Stan Lee’s Lightspeed (REVIEW)
I’ve never been the biggest fan of Stan Lee (and, by osmosis, Marvel). But I do have an abiding fascination with live-action superheroics, so checking out the SCIFI Channel TV movie, Stan Lee’s Lightspeed, was perhaps an inevitability.
Now, before I get down to the dirty work, I should say that I have long contended that one of the main problems of live-action superheroes on the small screen is the weak plotting and writing. (Heroes is a big step in the right direction.) Name any live action superhero series, and chances are, you’ll find that one of its major weaknesses was its writing.
Well, Lightspeed displays that same characteristic. The plot is nothing spectacular (deranged scientist becomes the sinister snake-man Python due to his own stupidity; Python then inadvertently causes his do-gooder nemesis Lightspeed to come into existence; the two enemies eventually clash), the dialogue is worse. The script (by John Gray and Steve Latshaw) even has an awkward flashback early on in the proceedings that just compromises the story structure in a terrible way.

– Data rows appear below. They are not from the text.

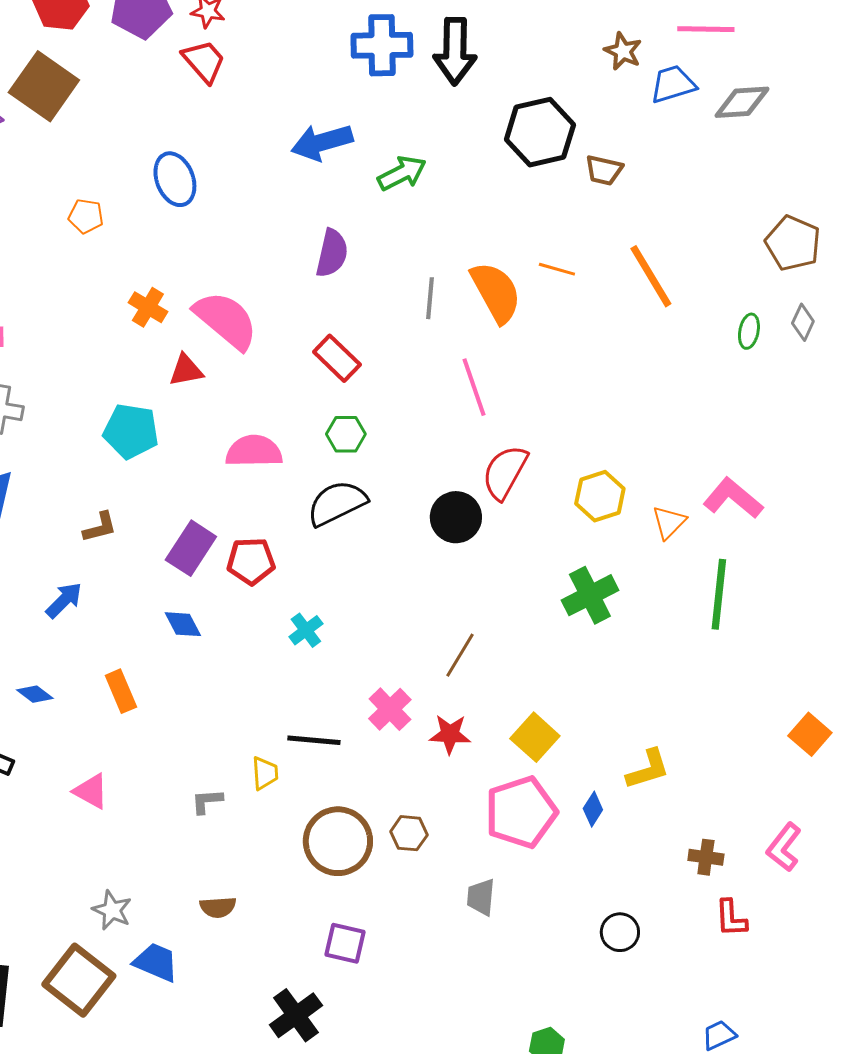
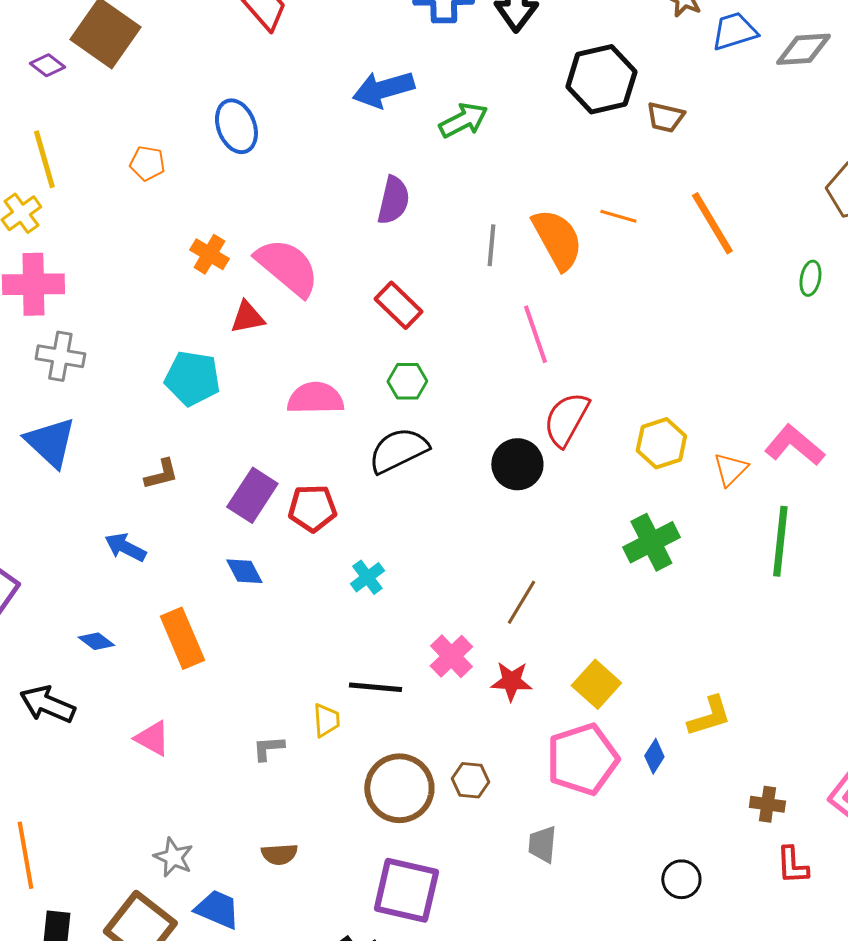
blue arrow: (64, 600) -> (125, 547), turned -108
orange rectangle: (121, 691) -> (182, 638), size x1.4
purple square: (345, 943) -> (406, 890), size x1.6

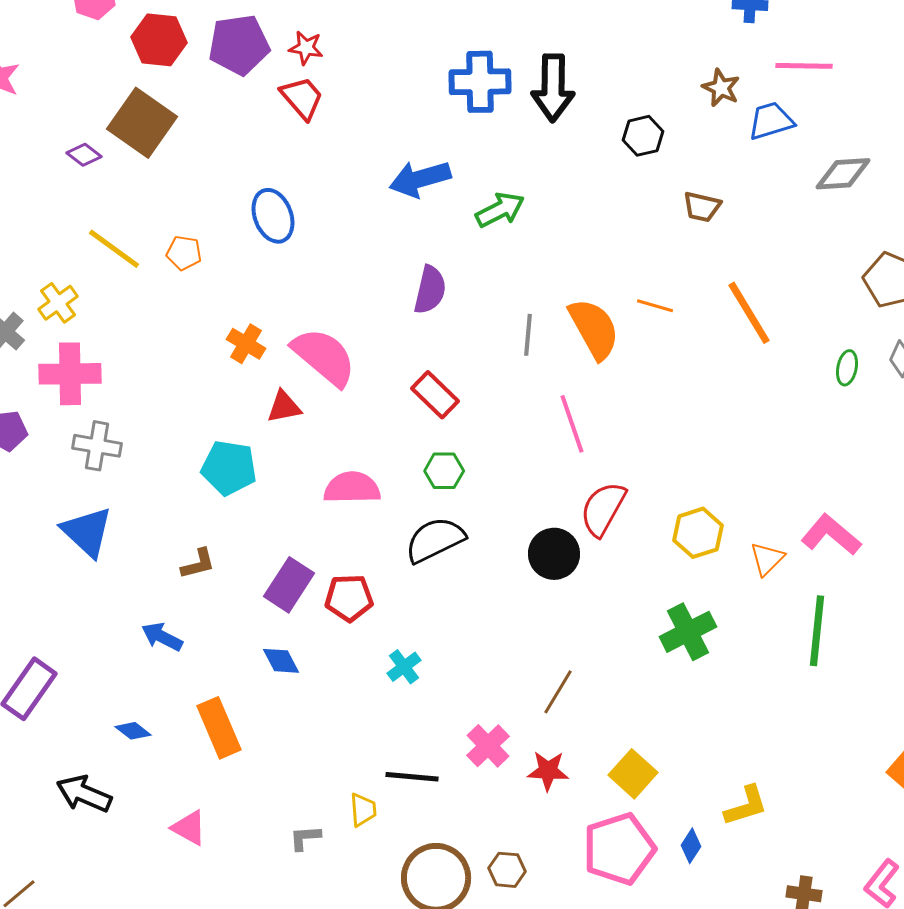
gray diamond: (803, 49) -> (843, 174), moved
black hexagon: (601, 79) -> (643, 136), moved, size x0.6
yellow line: (44, 159) -> (114, 249), moved, turned -38

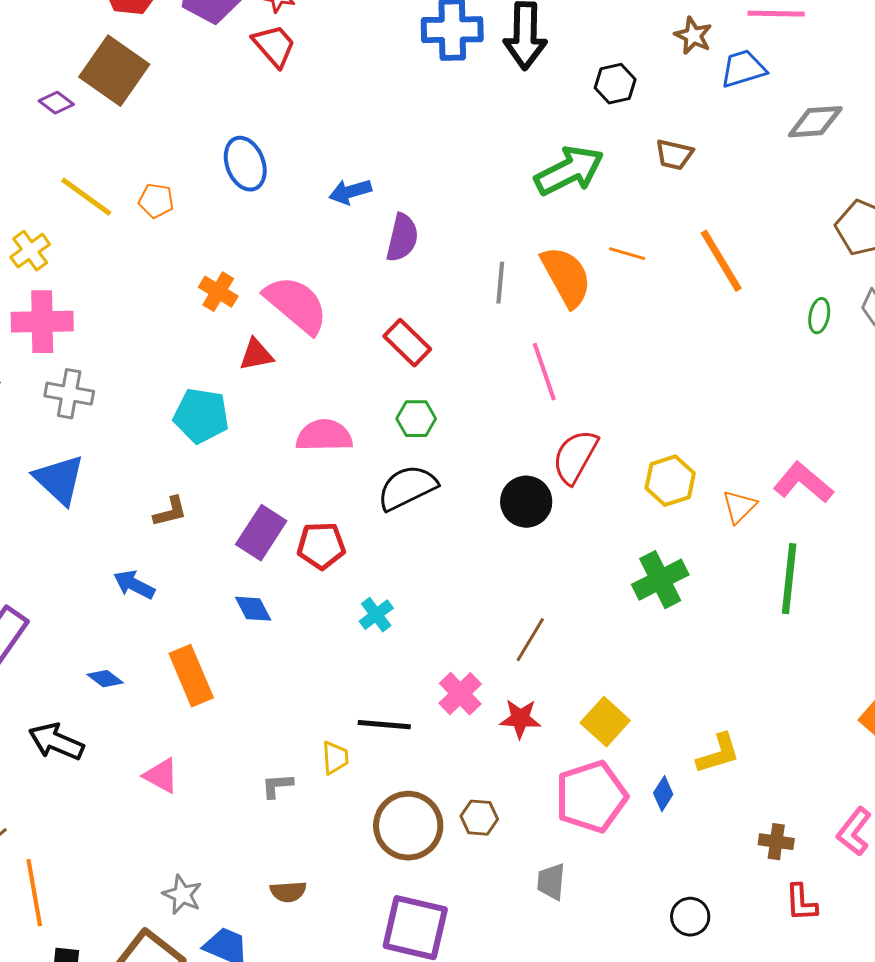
blue arrow: (420, 179) -> (350, 192), moved, size x0.7
green arrow: (500, 210) -> (569, 171), moved, size x1.4

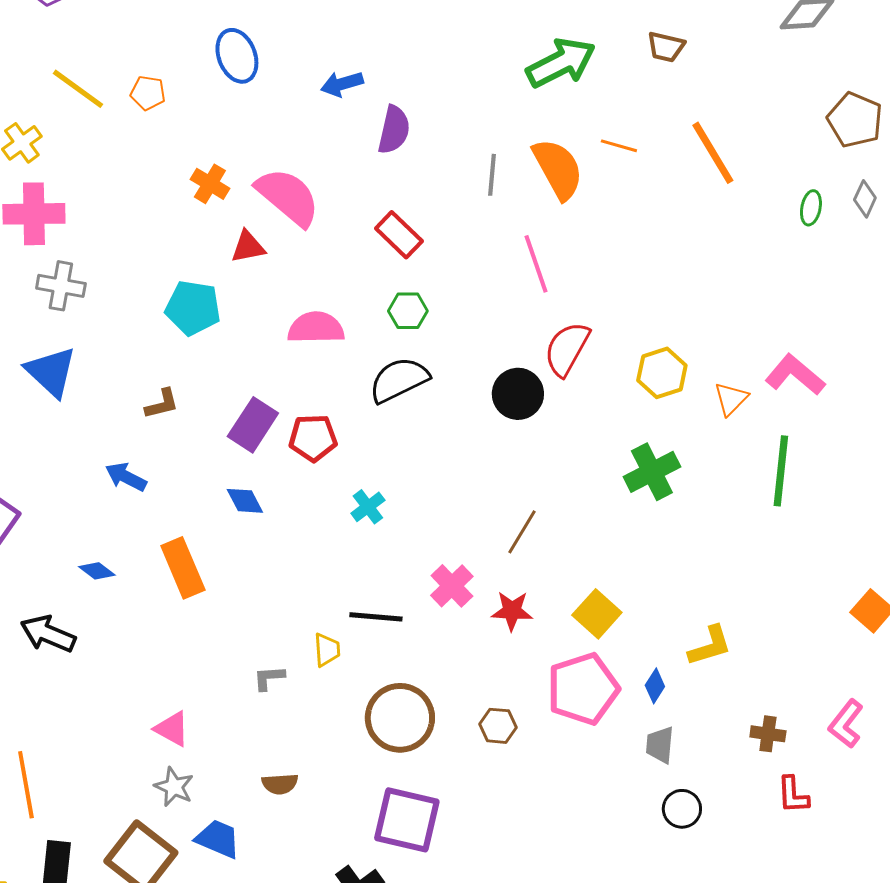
pink triangle: (161, 776) -> (172, 729), moved
brown hexagon: (479, 818) -> (498, 726), moved
gray trapezoid: (551, 882) -> (660, 745), moved

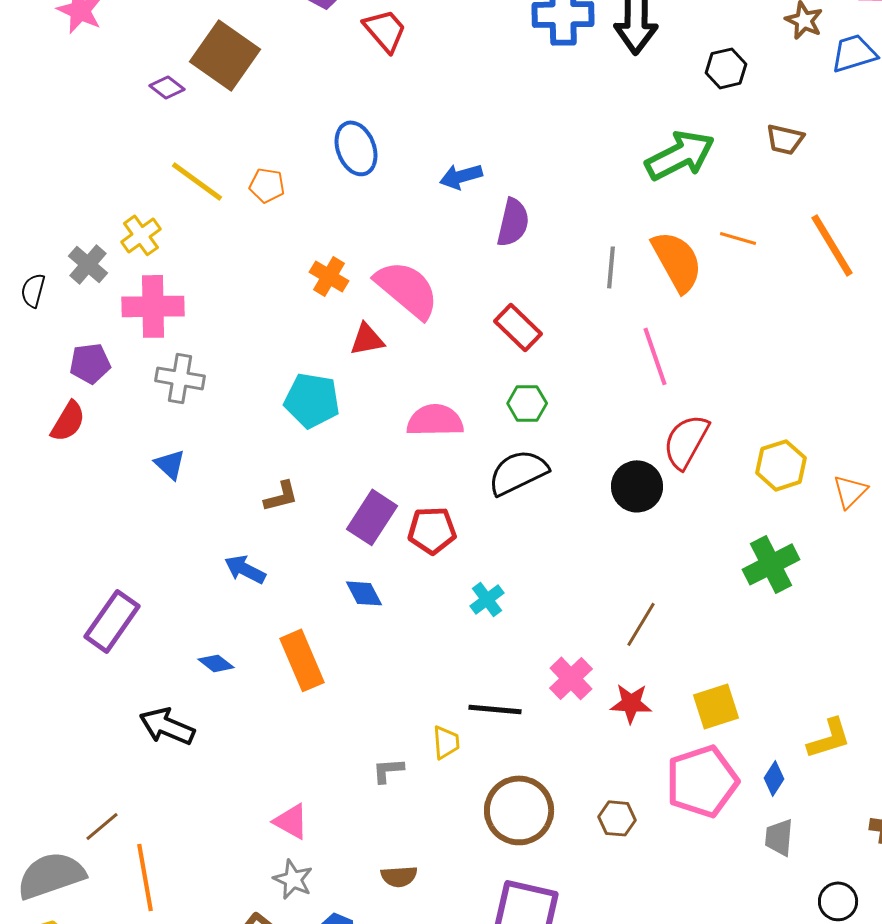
blue triangle: (51, 372) -> (170, 464), size x0.6
yellow square: (597, 614) -> (716, 706), turned 30
black circle: (682, 809) -> (838, 901), moved

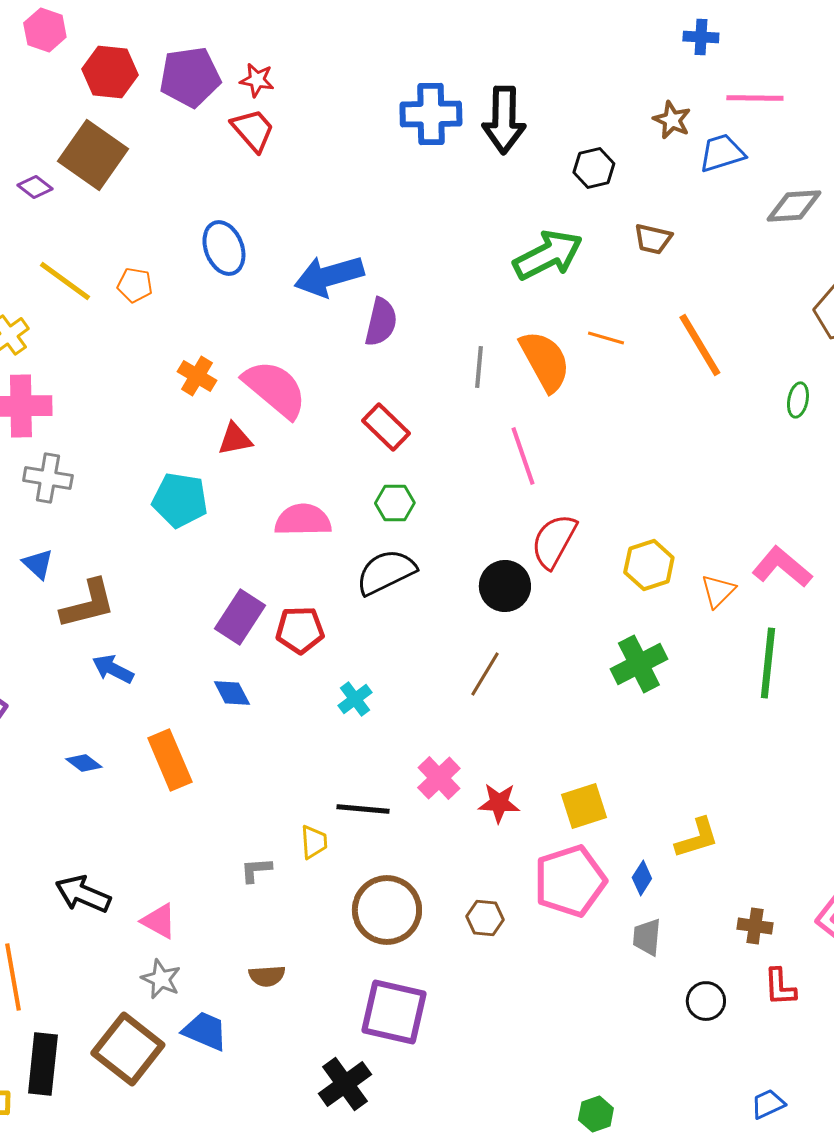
blue arrow: (461, 176) -> (329, 276), size x1.6
brown L-shape: (281, 496) -> (88, 604), moved, size x1.6
brown line: (641, 624) -> (485, 674), moved
black arrow: (167, 726) -> (83, 894), moved

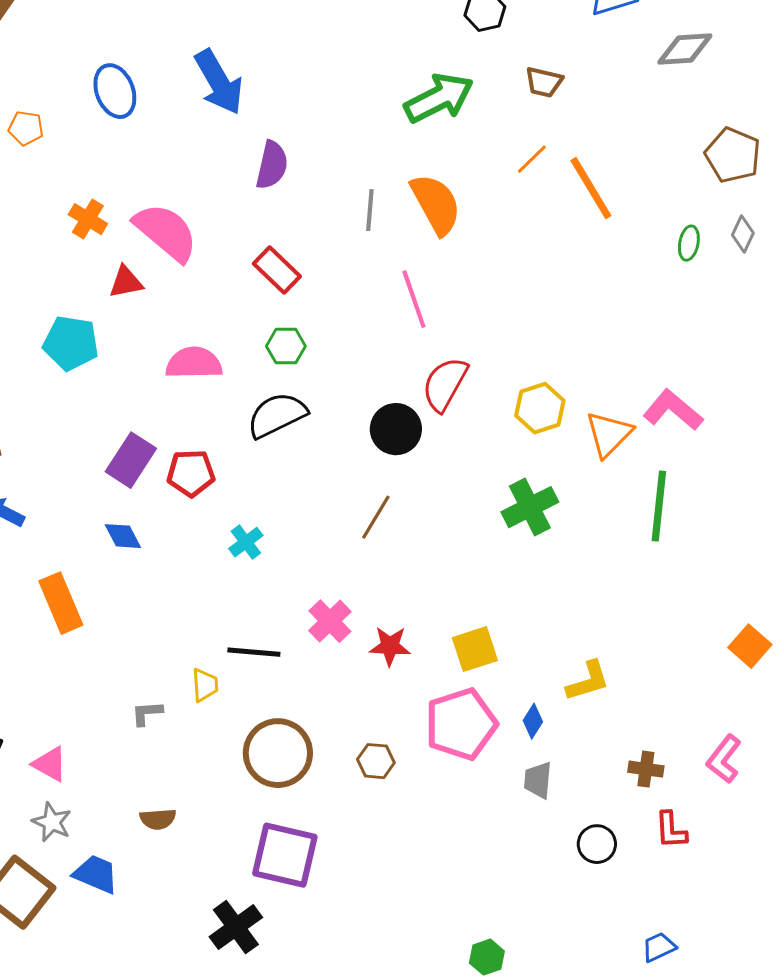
blue arrow: (329, 276) -> (219, 82), moved, turned -104
orange line: (606, 338) -> (532, 159), moved, turned -60
orange triangle: (718, 591) -> (609, 434), size x1.4

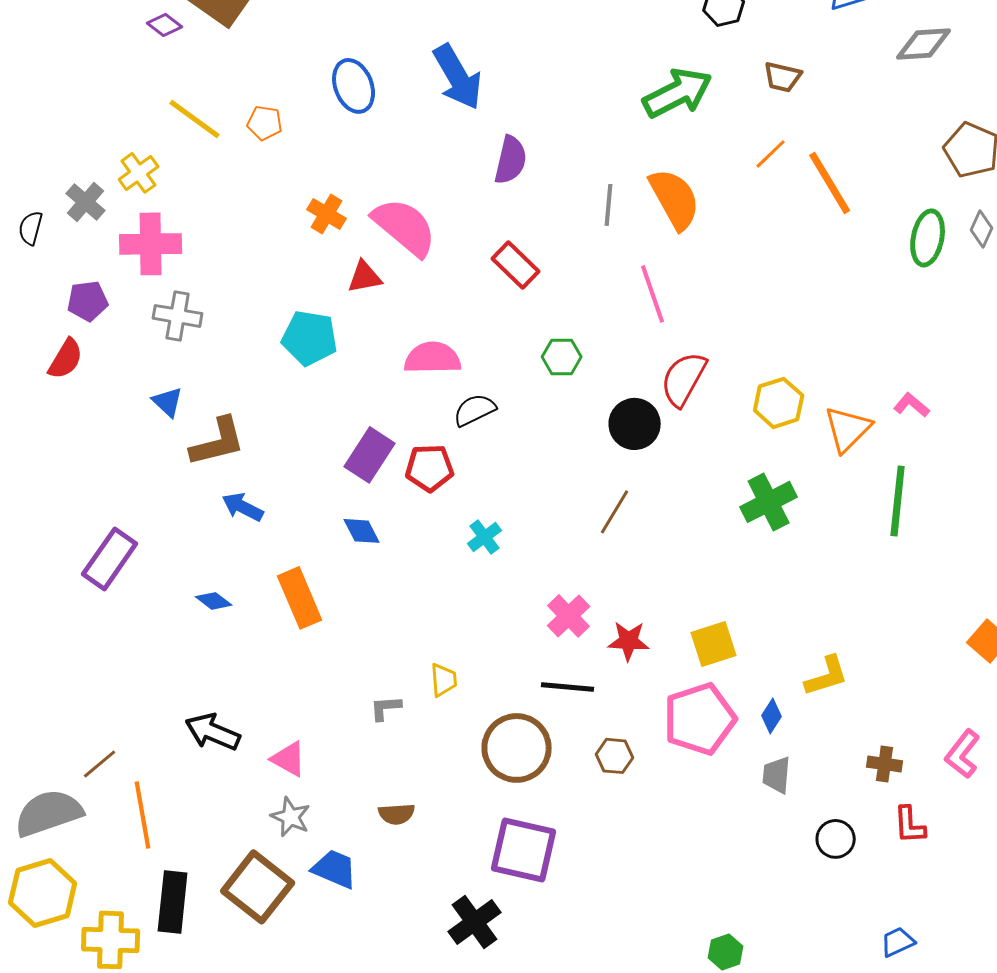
green ellipse: (689, 243) -> (928, 238), size x1.6
green hexagon: (286, 346) -> (562, 357), moved
pink L-shape: (673, 410) -> (912, 405), size x0.6
black semicircle: (277, 415) -> (475, 410), moved, size x0.7
black line: (254, 652) -> (568, 687), moved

Then there’s the sense of a really bad case of miscasting. Performances aside (and that’s pretty easy given that the acting here is nowhere near Emmy-worthy), Daniel Goddard (TV’s Beastmaster, who plays Python under pounds of rubber and latex) certainly looks a hell of a lot more like a hero than Jason Connery (Sean Connery’s son, who has appeared in Smallville, Night Skies, and—ulp!—Wishmaster 3: Beyond the Gates of Hell, who plays the titular hero). Somehow, there’s this niggling feeling that they should have just switched roles. Then of course, there’s Baywatch’s Nicole Eggert (who plays Beth, Lightspeed’s love interest, and member of the “Ghost Squad,” apparently some special ops group, of which Lightspeed, in his civilian identity of Daniel Leight, is also a member). Nicole Eggert: now that’s a case of miscasting on a whole different level.
And then there’s the fact that Python spends a lot of time during (and just before) the climactic showdown having a terribly embarrassing, rambling, meltdown…. Sort of like Paula Abdul, apparently drunk and gonzo wasted, during a live TV interview. Believe you me, not fun to watch…
There is nothing even remotely interesting or engaging in this 90-minute production. (Save perhaps for the brief appearance of the stoner sports store clerk, responsible for Lightspeed’s duds. Now this guy looked like he was having fun.)
Sure, there’s a plausible and reasonable explanation for Lightspeed’s bodysuit, but did it have to look so painfully ordinary? And even after years of advances in special effects, the running-at-speeds-far-faster-than-the-eye-can-see scenes are still awfully dodgy.
Director Don FauntLeRoy (cinematographer on the Jeepers Creepers films) doesn’t really help any either, apparently not getting the superhero genre at all. Nowhere in the hour-and-a-half of Lightspeed do we get a single money shot of the hero in some superheroesque pose, perhaps lifting up a bad guy by the front of his shirt, or just standing on a rooftop with the lights of the city arrayed before him. Nope. All we get is a lot of running around, a few gymnastic tumbles and flips, a little kick here, a head butt there. A pregnant Sydney Bristow could kick Lightspeed’s a$$ without breaking a sweat or her water.
I mean, if we didn’t get humanity and characterization, the least we could get should be the trimmings of the genre; the biff, bam, pow. Instead, we get yawn, squirm, snooze.
I realize that Stan Lee’s Who Wants To Be A Superhero? has been a ratings windfall for the SCIFI Channel, but did he also have to subject us to the horrors of Lightspeed?